**Exercise input**
○ ○ ○ ○ ○

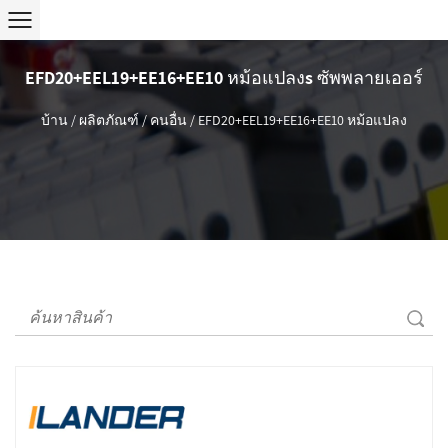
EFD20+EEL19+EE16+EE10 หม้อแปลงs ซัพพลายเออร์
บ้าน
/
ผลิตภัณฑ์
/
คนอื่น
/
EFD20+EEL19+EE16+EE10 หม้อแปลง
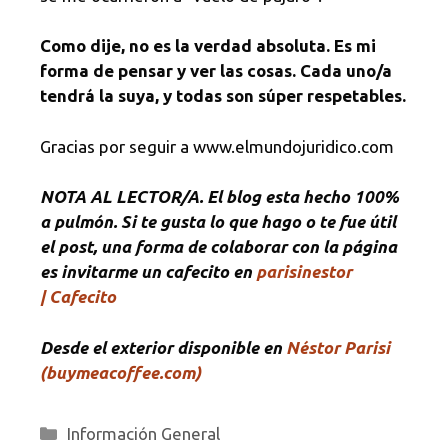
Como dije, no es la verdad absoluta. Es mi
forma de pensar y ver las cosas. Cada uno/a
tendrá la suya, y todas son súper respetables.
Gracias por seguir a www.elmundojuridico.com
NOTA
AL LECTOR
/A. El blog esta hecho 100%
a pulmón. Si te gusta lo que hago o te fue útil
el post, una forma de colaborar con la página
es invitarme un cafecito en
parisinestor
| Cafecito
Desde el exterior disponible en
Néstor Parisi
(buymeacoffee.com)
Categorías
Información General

○ ○ ○ ○ ○

**Exercise directions**
Output the complete listing exactly as it appears, except for the images.

**Answer box**
EFD20+EEL19+EE16+EE10 หม้อแปลงs ซัพพลายเออร์
บ้าน
/
ผลิตภัณฑ์
/
คนอื่น
/
EFD20+EEL19+EE16+EE10 หม้อแปลง
Como dije, no es la verdad absoluta. Es mi
forma de pensar y ver las cosas. Cada uno/a
tendrá la suya, y todas son súper respetables.
Gracias por seguir a www.elmundojuridico.com
NOTA
AL LECTOR
/A. El blog esta hecho 100%
a pulmón. Si te gusta lo que hago o te fue útil
el post, una forma de colaborar con la página
es invitarme un cafecito en
parisinestor
| Cafecito
Desde el exterior disponible en
Néstor Parisi
(buymeacoffee.com)
Categorías
Información General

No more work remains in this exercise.